===== Data records
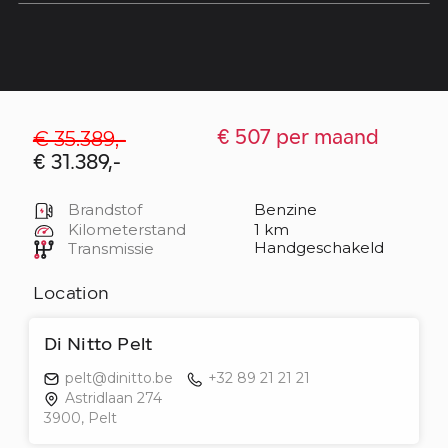
€ 35.389,-
€ 507 per maand
€ 31.389,-
Brandstof
Benzine
Kilometerstand
1 km
Handgeschakeld
Transmissie
Location
Di Nitto Pelt
pelt@dinitto.be
+32 89 21 21 21
Astridlaan 274
3900, Pelt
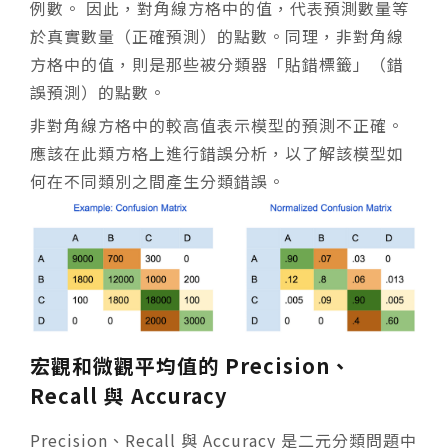
例數。 因此，對角線方格中的值，代表預測數量等
於真實數量（正確預測）的點數。同理，非對角線
方格中的值，則是那些被分類器「貼錯標籤」（錯
誤預測）的點數。
非對角線方格中的較高值表示模型的預測不正確。
應該在此類方格上進行錯誤分析，以了解該模型如
何在不同類別之間產生分類錯誤。
宏觀和微觀平均值的 Precision、
Recall 與 Accuracy
Precision、Recall 與 Accuracy 是二元分類問題中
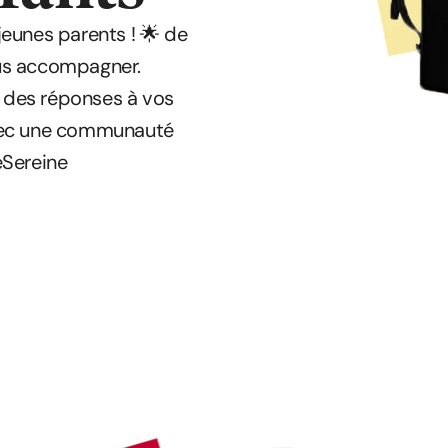
eunes parents ! 🌟 de
ous accompagner.
z des réponses à vos
avec une communauté
éSereine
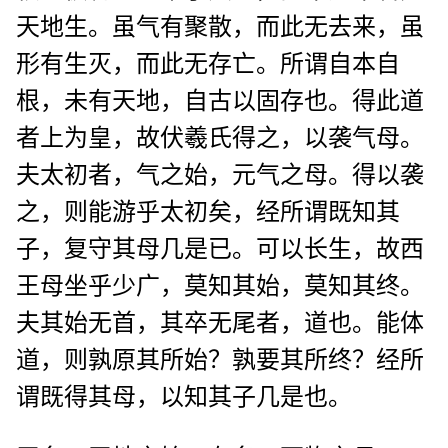
天地生。虽气有聚散，而此无去来，虽
形有生灭，而此无存亡。所谓自本自
根，未有天地，自古以固存也。得此道
者上为皇，故伏羲氏得之，以袭气母。
夫太初者，气之始，元气之母。得以袭
之，则能游乎太初矣，经所谓既知其
子，复守其母几是已。可以长生，故西
王母坐乎少广，莫知其始，莫知其终。
夫其始无首，其卒无尾者，道也。能体
道，则孰原其所始？孰要其所终？经所
谓既得其母，以知其子几是也。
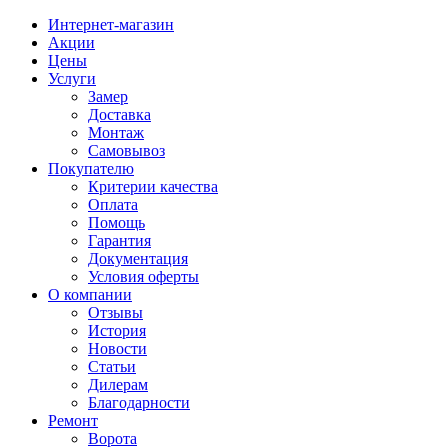
Интернет-магазин
Акции
Цены
Услуги
Замер
Доставка
Монтаж
Самовывоз
Покупателю
Критерии качества
Оплата
Помощь
Гарантия
Документация
Условия оферты
О компании
Отзывы
История
Новости
Статьи
Дилерам
Благодарности
Ремонт
Ворота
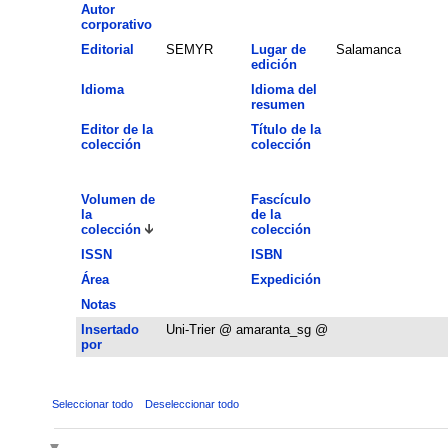
Autor
corporativo
Editorial
SEMYR
Lugar de
Salamanca
edición
Idioma
Idioma del
resumen
Editor de la
Título de la
colección
colección
Volumen de
Fascículo
la
de la
colección
colección
ISSN
ISBN
Área
Expedición
Notas
Insertado
Uni-Trier @ amaranta_sg @
por
Seleccionar todo
Deseleccionar todo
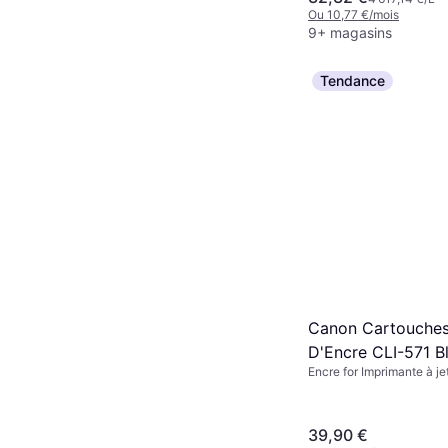
Ou 10,77 €/mois
9+ magasins
Tendance
Canon Cartouches
D'Encre CLI-571 B
Encre for Imprimante à je
39,90 €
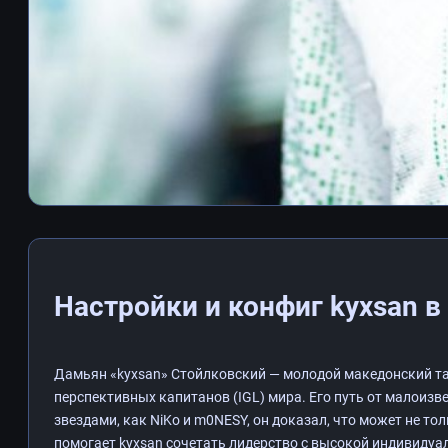
Настройки и конфиг kyxsan в
Дамьян «kyxsan» Стойлковский — молодой македонский та
перспективных капитанов (IGL) мира. Его путь от малоизве
звездами, как NiKo и m0NESY, он доказал, что может не то
помогает kyxsan сочетать лидерство с высокой индивиду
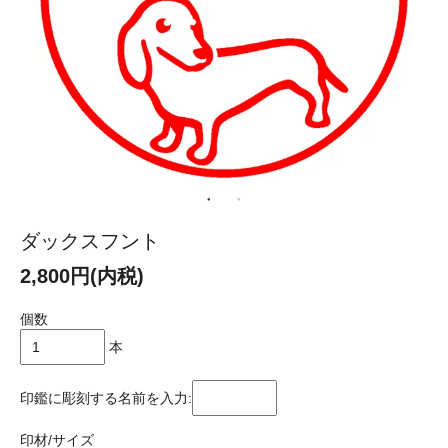
ダックスフント
2,800円(内税)
個数
本
印鑑に彫刻する名前を入力:
印材/サイズ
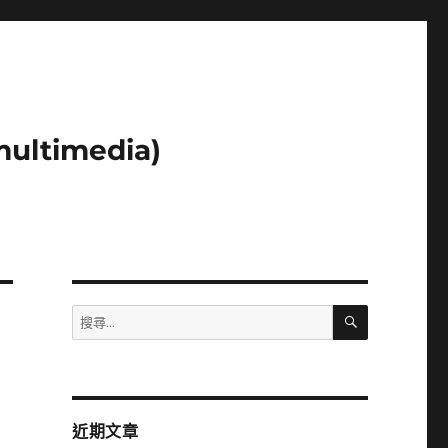
ltimedia)
搜
搜
尋
尋
關
鍵
字:
近期文章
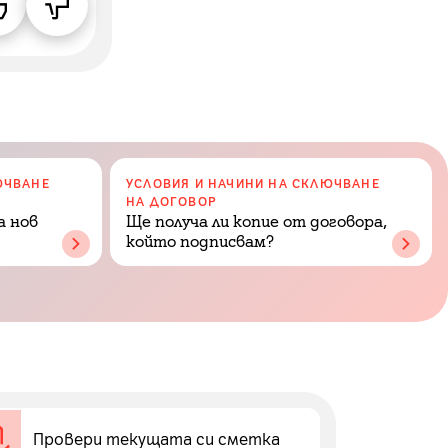
ЮЧВАНЕ
УСЛОВИЯ И НАЧИНИ НА СКЛЮЧВАНЕ
НА ДОГОВОР
а нов
Ще получа ли копие от договора,
който подписвам?
Провери текущата си сметка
==========
Exercise details
Would you write out all of the data exactly as it stands, without the pictures?

Answer box
€ 35.389,-
€ 507 per maand
€ 31.389,-
Brandstof
Benzine
Kilometerstand
1 km
Handgeschakeld
Transmissie
Location
Di Nitto Pelt
pelt@dinitto.be
+32 89 21 21 21
Astridlaan 274
3900, Pelt
例數。 因此，對角線方格中的值，代表預測數量等
於真實數量（正確預測）的點數。同理，非對角線
方格中的值，則是那些被分類器「貼錯標籤」（錯
誤預測）的點數。
非對角線方格中的較高值表示模型的預測不正確。
應該在此類方格上進行錯誤分析，以了解該模型如
何在不同類別之間產生分類錯誤。
宏觀和微觀平均值的 Precision、
Recall 與 Accuracy
Precision、Recall 與 Accuracy 是二元分類問題中
eunes parents ! 🌟 de
ous accompagner.
z des réponses à vos
avec une communauté
éSereine
天地生。虽气有聚散，而此无去来，虽
形有生灭，而此无存亡。所谓自本自
根，未有天地，自古以固存也。得此道
者上为皇，故伏羲氏得之，以袭气母。
夫太初者，气之始，元气之母。得以袭
之，则能游乎太初矣，经所谓既知其
子，复守其母几是已。可以长生，故西
王母坐乎少广，莫知其始，莫知其终。
夫其始无首，其卒无尾者，道也。能体
道，则孰原其所始？孰要其所终？经所
谓既得其母，以知其子几是也。
Интернет-магазин
Акции
Цены
Услуги
Замер
Доставка
Монтаж
Самовывоз
Покупателю
Критерии качества
Оплата
Помощь
Гарантия
Документация
Условия оферты
О компании
Отзывы
История
Новости
Статьи
Дилерам
Благодарности
Ремонт
Ворота
Autor
corporativo
Editorial
SEMYR
Lugar de
Salamanca
edición
Idioma
Idioma del
resumen
Editor de la
Título de la
colección
colección
Volumen de
Fascículo
la
de la
colección
colección
ISSN
ISBN
Área
Expedición
Notas
Insertado
Uni-Trier @ amaranta_sg @
por
Seleccionar todo
Deseleccionar todo
Ou 10,77 €/mois
9+ magasins
Tendance
Canon Cartouches
D'Encre CLI-571 B
Encre for Imprimante à je
39,90 €
Настройки и конфиг kyxsan в
Дамьян «kyxsan» Стойлковский — молодой македонский та
перспективных капитанов (IGL) мира. Его путь от малоизве
звездами, как NiKo и m0NESY, он доказал, что может не то
помогает kyxsan сочетать лидерство с высокой индивиду
ダックスフント
2,800円(内税)
個数
本
印鑑に彫刻する名前を入力:
印材/サイズ
ltimedia)
搜
搜
尋
尋
關
鍵
字:
近期文章
ЮЧВАНЕ
УСЛОВИЯ И НАЧИНИ НА СКЛЮЧВАНЕ
НА ДОГОВОР
а нов
Ще получа ли копие от договора,
който подписвам?
Провери текущата си сметка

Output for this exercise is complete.